(The Center Square) – Does a popular educational media franchise promote imperialist narratives? The claim has been made in academic research in the University of Kansas system, the school announced in a press release.
University of Kansas School of Music doctoral candidate T.J. Laws-Nicola and Brent Ferguson, who has a doctorate in music theory from KU, wrote a book chapter called “Who on Earth Is Carmen Sandiego? Two Case Studies in Aural Identity” in the new book “The Intersection of Animation, Video Games, and Music: Making Movement Sing.”

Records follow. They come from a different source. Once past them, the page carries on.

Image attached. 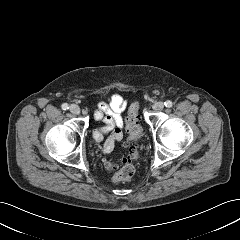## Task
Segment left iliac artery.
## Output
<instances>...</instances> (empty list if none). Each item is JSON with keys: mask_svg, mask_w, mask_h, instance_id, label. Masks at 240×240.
Wrapping results in <instances>:
<instances>
[{"mask_svg": "<svg viewBox=\"0 0 240 240\" xmlns=\"http://www.w3.org/2000/svg\"><path fill=\"white\" fill-rule=\"evenodd\" d=\"M164 105H165L166 107L170 108V107H172L173 103H172V101L167 100V101L164 103Z\"/></svg>", "mask_w": 240, "mask_h": 240, "instance_id": "44dca946", "label": "left iliac artery"}]
</instances>
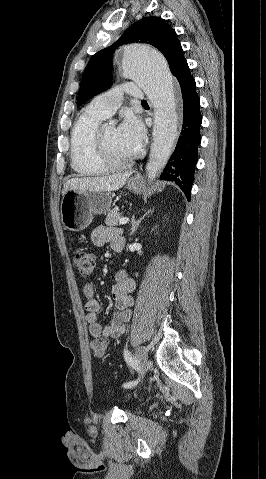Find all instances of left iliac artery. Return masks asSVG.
I'll return each mask as SVG.
<instances>
[{
    "instance_id": "left-iliac-artery-1",
    "label": "left iliac artery",
    "mask_w": 266,
    "mask_h": 479,
    "mask_svg": "<svg viewBox=\"0 0 266 479\" xmlns=\"http://www.w3.org/2000/svg\"><path fill=\"white\" fill-rule=\"evenodd\" d=\"M124 358L126 360V362L130 365V368L132 370H140V366L139 364L137 363V360L133 357V355L129 352L128 349H124ZM140 379L142 378L141 376L139 377ZM138 383V381H130V382H126L123 384V387L124 388H131L133 386H135L136 384Z\"/></svg>"
}]
</instances>
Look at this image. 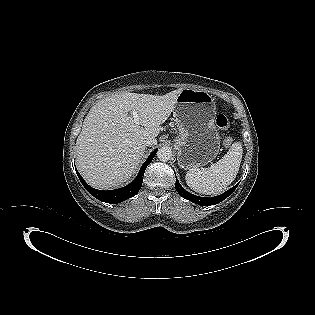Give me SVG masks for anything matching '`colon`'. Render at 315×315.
Returning <instances> with one entry per match:
<instances>
[{"label":"colon","instance_id":"obj_1","mask_svg":"<svg viewBox=\"0 0 315 315\" xmlns=\"http://www.w3.org/2000/svg\"><path fill=\"white\" fill-rule=\"evenodd\" d=\"M215 124L220 130H228L230 127L228 118L223 114H219L216 117ZM221 144L223 147L228 148L232 144V139L230 137H225L222 139Z\"/></svg>","mask_w":315,"mask_h":315}]
</instances>
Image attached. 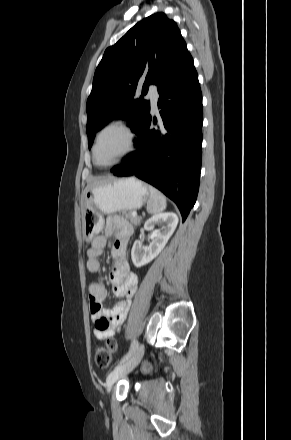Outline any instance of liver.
Here are the masks:
<instances>
[{
	"label": "liver",
	"mask_w": 291,
	"mask_h": 440,
	"mask_svg": "<svg viewBox=\"0 0 291 440\" xmlns=\"http://www.w3.org/2000/svg\"><path fill=\"white\" fill-rule=\"evenodd\" d=\"M106 181H108V180H102V181L96 182V183H94V184L88 186V187L86 188V190H87L88 188L94 186V185H97V184H100V183H104V182H106ZM86 190H85V191H86ZM85 191H84V192H85Z\"/></svg>",
	"instance_id": "1"
}]
</instances>
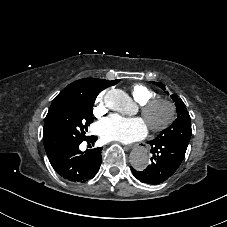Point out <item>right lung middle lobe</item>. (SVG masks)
Listing matches in <instances>:
<instances>
[{
	"label": "right lung middle lobe",
	"mask_w": 227,
	"mask_h": 227,
	"mask_svg": "<svg viewBox=\"0 0 227 227\" xmlns=\"http://www.w3.org/2000/svg\"><path fill=\"white\" fill-rule=\"evenodd\" d=\"M100 91L98 85L92 83L82 91L58 94L44 122L43 143L46 152L85 139L87 127L93 122L94 101Z\"/></svg>",
	"instance_id": "dd1d6c3e"
}]
</instances>
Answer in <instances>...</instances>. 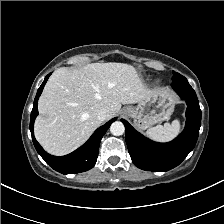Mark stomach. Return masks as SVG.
Masks as SVG:
<instances>
[{
  "instance_id": "1",
  "label": "stomach",
  "mask_w": 224,
  "mask_h": 224,
  "mask_svg": "<svg viewBox=\"0 0 224 224\" xmlns=\"http://www.w3.org/2000/svg\"><path fill=\"white\" fill-rule=\"evenodd\" d=\"M175 96L169 89L158 90L154 95L138 102L137 106H127V115L133 119L139 130L168 120L174 111Z\"/></svg>"
}]
</instances>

Laws-Nicola and Ferguson wrote that the music composers in the 1992 video game “Where in the World is Carmen Sandiego?” and the 1994 animated series “Where on Earth is Carmen Sandiego?” picked motifs that function as “an ironic set of musical chains — binding Carmen sonically where she is otherwise free.”
The researchers describe Carmen Sandiego, a Latina character, as an antihero in the game universe. They wrote that in the games, players “travel the Earth as an A.C.M.E. (The Agency to Classify and Monitor Evildoers) agent capturing villains of the organization V.I.L.E. (Villain’s International League of Evil), which is led by Sandiego.”
“It’s part of my dissertation research,” Laws-Nicola said in KU’s release. “I look at animation, and in particular bad women, women antagonists, and how they’re treated sonically. I’m looking at what the trends are and the unconscious bias we have when we’re listening to and also creating sounds.”
Laws-Nicola claimed that intentional and unintentional power structures were “being put out on display” in the two series studied.
“The whole series is sort of a cat-and-mouse game between her organization and A.C.M.E. … and there are a lot of symbols and ways you can take it,” Laws-Nicola said in the release. “I don’t necessarily say that the animators of the game or the show expressly wanted Carmen thought of as an imperialist symbol. But often, when you create something, once you show it to the world, your intent doesn’t really matter so much as how it’s interpreted by those that consume what you’ve made. I just felt that there was a way to look at this sort of animation or show critically, which is how we how we approach things.”
The authors claim the TV show’s theme song, an adaptation of a song in Mozart’s opera “The Abduction of the Seraglio,” is an example of exoticism.
“The opening title theme for the show is a rock adaptation of the end of Act 1,” Laws-Nicola said in the release. “It’s a big finale number from the opera. The Pasha, who is the antagonist of the opera because he stole the protagonist’s love interest — physically kidnapped and kept her — comes in with his entire crew.”
“It’s done in the Alla Turca style, which was very popular at the time. Mozart was well known for creating or contributing to the creation of this style, which musically connoted the Turkish Janissaries,” Laws-Nicola added. “Typical aspects were lots of cymbals or percussion and big chorus-type numbers. An audience watching ‘The Abduction of the Seraglio’ at that time would have felt that that number was exotic, in part because the antagonist is supposed to be foreign, but also because the musical style was markedly different than anything else in the opera.”
Laws-Nicola claimed that while the original song was guilty of exoticism, the show makes it worse.
“The show uses an adaptation of that same theme,” Laws-Nicola said in the release. “They just update it, which adds this extra layer. The song is already exoticist, and you have it filtered through a pop adaptation for a theme song for a thief who goes around the world stealing things. It just seemed like really tongue-in-cheek. A bit on the nose, if you will.”
Additionally, Laws-Nicola said the show creates a negative connotation for nonwhite women.
“Whether or not Mozart respected the Turkish Janissaries, there’s an exoticist connotation that is developed on top of all of this,” Laws-Nicola said in the release. “So this connotation of thieving or taking what isn’t yours, or the keeping the racial purity of women, these are all sort of undertones and connotations of this exoticist style. And when you toss that in with a children show, and the woman antagonist happens to be a thief … you buy into that negative connotation, intentional or not. What we were trying to get at in the article is that the song’s a whole jam, and you can still enjoy the show. But keep in mind that the sonic layer of what’s being done here isn’t completely innocent.”